I have always envied Bill Moyers for the kinds of questions he could create to ask his broadcast interviewees. Moyers, as you may know, was a press secretary for President Lyndon Johnson. He also had a great interest in religion, earning a Master’s of Divinity degree at a Baptist seminary. Moyers won many awards and honors as a journalist and author following his stint as press secretary.
One question I will always remember Moyers asking was to a Jewish woman who was a professor of law and ethics. “What goes through your mind when you use the word God?” Quite a good question, don’t you think? Now I pose it to you, dear reader, “What goes through your mind when you use or when you hear the word God?
Now first impressions are important. What was the first thing that flashed through your mind when you thought about this question? I wonder how many of us first had a picture flash through our mind that looked like the God represented the in Michelangelo’s Sistine Chapel ceiling fresco at the Vatican. In that work, God looks like an older Italian man of long ago complete with white hair, white beard, and white robe as God reaches out to a naked Adam. This picture is great for its art and depicts God as one passionately reaching out to one God created. On the other hand, to me, Adam looks a bit bored by it all.
Of course there are other pictures of God that can appear to our mind.
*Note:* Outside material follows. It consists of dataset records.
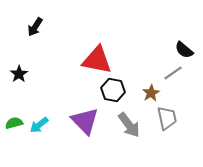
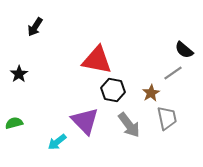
cyan arrow: moved 18 px right, 17 px down
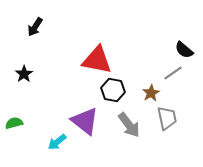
black star: moved 5 px right
purple triangle: rotated 8 degrees counterclockwise
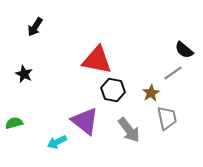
black star: rotated 12 degrees counterclockwise
gray arrow: moved 5 px down
cyan arrow: rotated 12 degrees clockwise
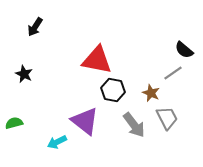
brown star: rotated 18 degrees counterclockwise
gray trapezoid: rotated 15 degrees counterclockwise
gray arrow: moved 5 px right, 5 px up
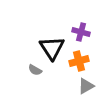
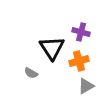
gray semicircle: moved 4 px left, 3 px down
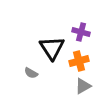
gray triangle: moved 3 px left
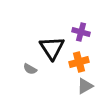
orange cross: moved 1 px down
gray semicircle: moved 1 px left, 4 px up
gray triangle: moved 2 px right
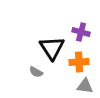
orange cross: rotated 12 degrees clockwise
gray semicircle: moved 6 px right, 3 px down
gray triangle: rotated 36 degrees clockwise
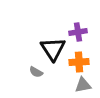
purple cross: moved 3 px left; rotated 24 degrees counterclockwise
black triangle: moved 1 px right, 1 px down
gray triangle: moved 2 px left, 1 px up; rotated 18 degrees counterclockwise
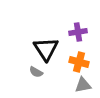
black triangle: moved 7 px left
orange cross: rotated 18 degrees clockwise
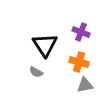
purple cross: moved 3 px right; rotated 30 degrees clockwise
black triangle: moved 1 px left, 4 px up
gray triangle: moved 2 px right
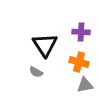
purple cross: rotated 18 degrees counterclockwise
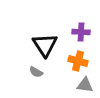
orange cross: moved 1 px left, 1 px up
gray triangle: rotated 18 degrees clockwise
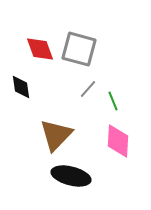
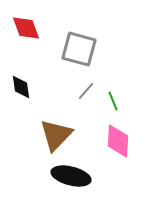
red diamond: moved 14 px left, 21 px up
gray line: moved 2 px left, 2 px down
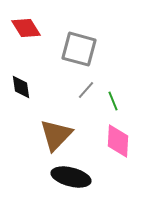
red diamond: rotated 12 degrees counterclockwise
gray line: moved 1 px up
black ellipse: moved 1 px down
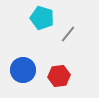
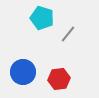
blue circle: moved 2 px down
red hexagon: moved 3 px down
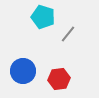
cyan pentagon: moved 1 px right, 1 px up
blue circle: moved 1 px up
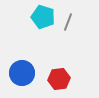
gray line: moved 12 px up; rotated 18 degrees counterclockwise
blue circle: moved 1 px left, 2 px down
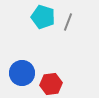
red hexagon: moved 8 px left, 5 px down
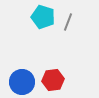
blue circle: moved 9 px down
red hexagon: moved 2 px right, 4 px up
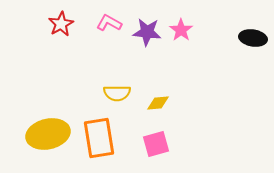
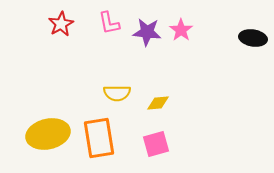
pink L-shape: rotated 130 degrees counterclockwise
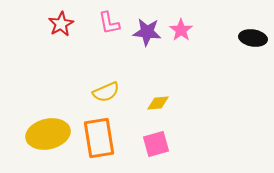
yellow semicircle: moved 11 px left, 1 px up; rotated 24 degrees counterclockwise
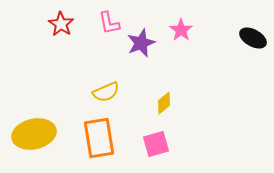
red star: rotated 10 degrees counterclockwise
purple star: moved 6 px left, 11 px down; rotated 28 degrees counterclockwise
black ellipse: rotated 20 degrees clockwise
yellow diamond: moved 6 px right; rotated 35 degrees counterclockwise
yellow ellipse: moved 14 px left
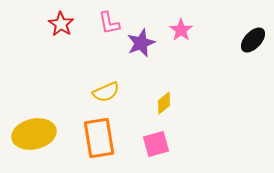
black ellipse: moved 2 px down; rotated 76 degrees counterclockwise
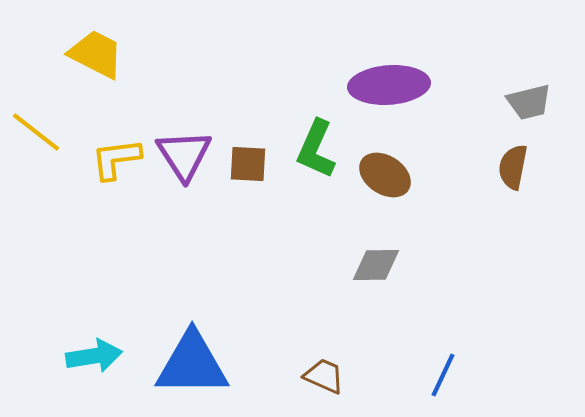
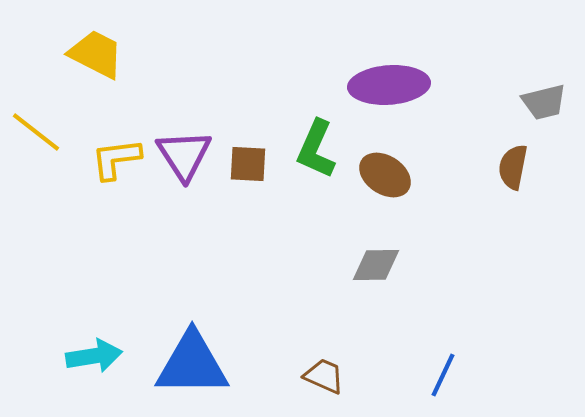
gray trapezoid: moved 15 px right
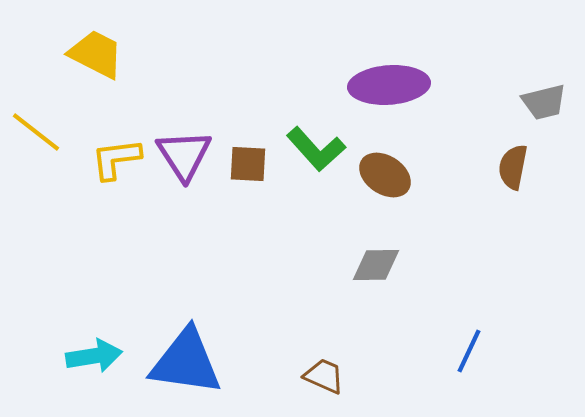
green L-shape: rotated 66 degrees counterclockwise
blue triangle: moved 6 px left, 2 px up; rotated 8 degrees clockwise
blue line: moved 26 px right, 24 px up
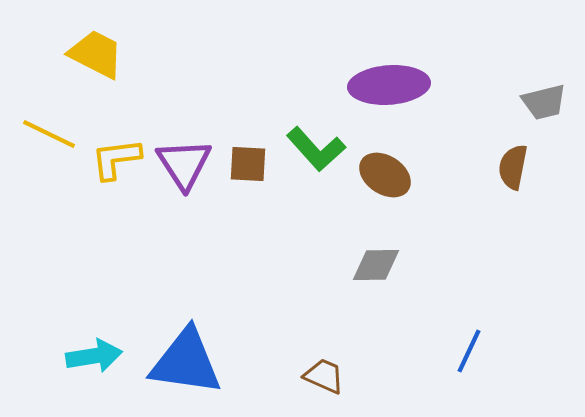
yellow line: moved 13 px right, 2 px down; rotated 12 degrees counterclockwise
purple triangle: moved 9 px down
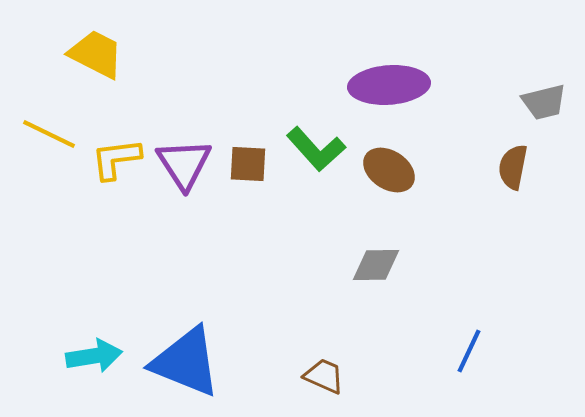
brown ellipse: moved 4 px right, 5 px up
blue triangle: rotated 14 degrees clockwise
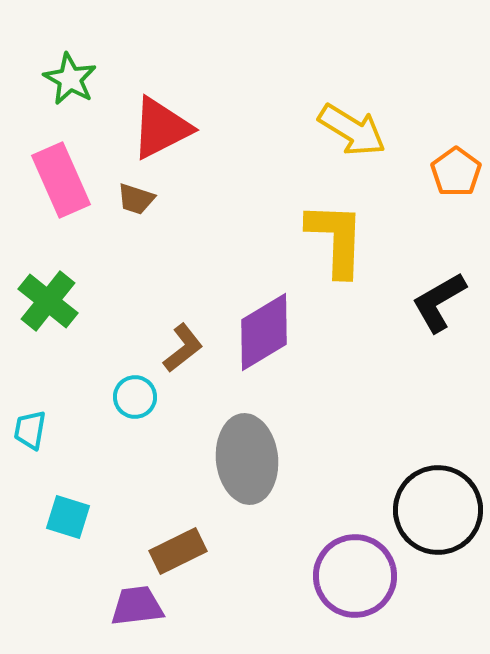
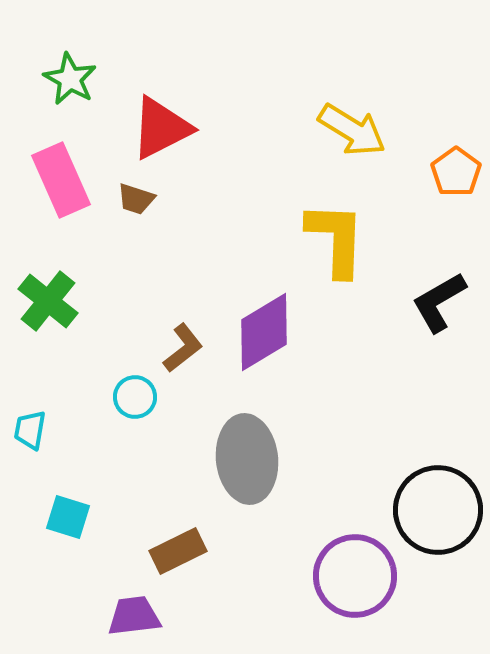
purple trapezoid: moved 3 px left, 10 px down
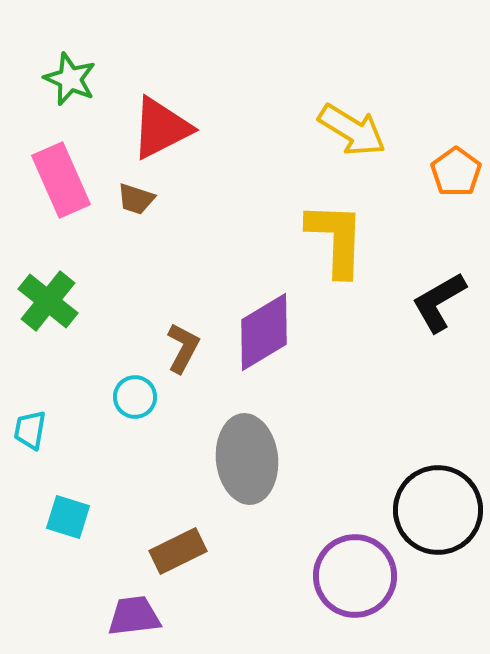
green star: rotated 6 degrees counterclockwise
brown L-shape: rotated 24 degrees counterclockwise
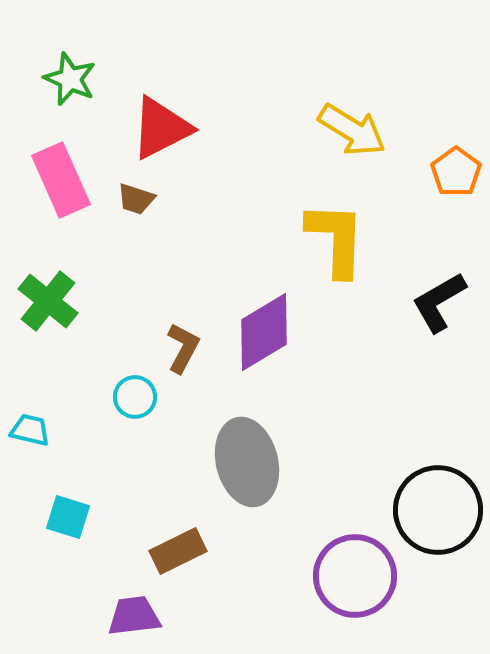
cyan trapezoid: rotated 93 degrees clockwise
gray ellipse: moved 3 px down; rotated 8 degrees counterclockwise
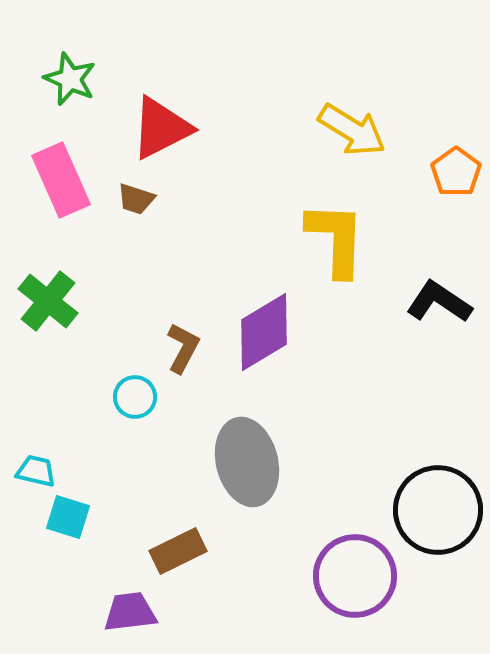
black L-shape: rotated 64 degrees clockwise
cyan trapezoid: moved 6 px right, 41 px down
purple trapezoid: moved 4 px left, 4 px up
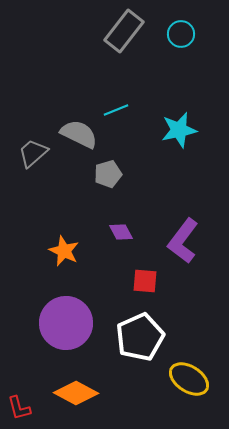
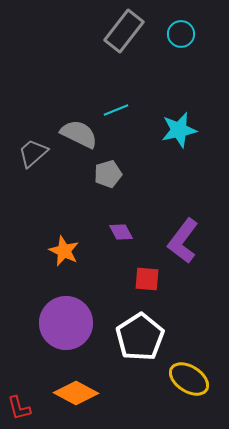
red square: moved 2 px right, 2 px up
white pentagon: rotated 9 degrees counterclockwise
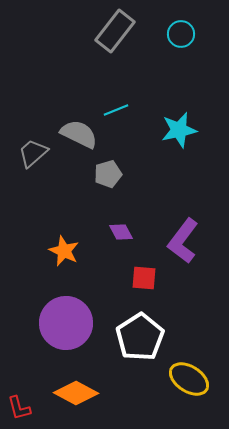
gray rectangle: moved 9 px left
red square: moved 3 px left, 1 px up
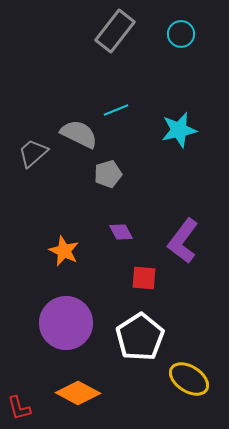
orange diamond: moved 2 px right
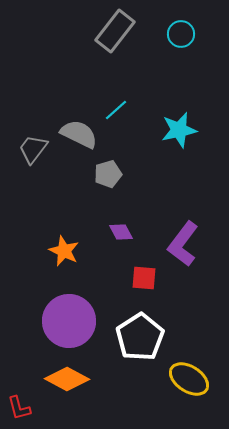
cyan line: rotated 20 degrees counterclockwise
gray trapezoid: moved 4 px up; rotated 12 degrees counterclockwise
purple L-shape: moved 3 px down
purple circle: moved 3 px right, 2 px up
orange diamond: moved 11 px left, 14 px up
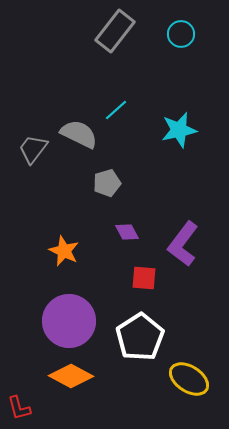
gray pentagon: moved 1 px left, 9 px down
purple diamond: moved 6 px right
orange diamond: moved 4 px right, 3 px up
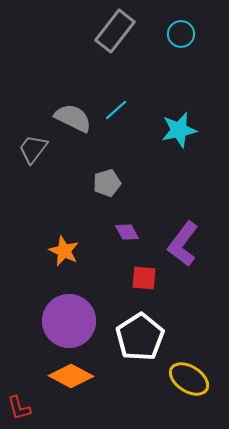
gray semicircle: moved 6 px left, 16 px up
God on a throne, judging. God sending lightning bolts to a world with evil. Or God as an invisible, genderless, spirit moving about. Sometimes this spirit is painted as a dove, other times as flames. I remember one painting where people were painted recoiling and rejoicing. In this painting God was a spirit painted by blurring a bit of the scenery where this spirit God was supposed to be present.
Then there is the Children’s sermon answer: Jesus. A good and correct answer, of course. Yet that also forces this question: which Jesus? The one overturning tables in the temple? The Jesus carrying a lamb? The Jesus sitting placidly on the mountain teaching the crowds? The Jesus raising Lazarus or healing a woman’s daughter? In many ways we could sum up these pictures of Jesus along with many others in this picture: Jesus hanging on a cross. Here is an image of God for us. A God who is willing to suffer and die and take no revenge on those who would kill God.
I had a theology professor who defined God this way: God is whoever or whatever brought the Israelites out of Egypt and whoever or whatever raised Jesus from the dead. This may be a good definition of God, but it is lacking as a visual image. This is why Christians have always gone back to the cross. It is not because Christians are morose. It is because even now, millennia later, there is a part of us that is still dumbfounded that a God would allow this to happen.
What goes through your mind when you hear or use the word God? Perhaps it may depend upon which day this question is asked. Certainly it depends upon the stage of life we are inhabiting. Over the years what goes through our mind when we hear or use the word God changes as we evolve and change. The God of Jesus can be pictured in many ways. That is a good thing for those who, over time, need God in many ways. Hang with Jesus….there are lots of pictures there to take up residence in our mind.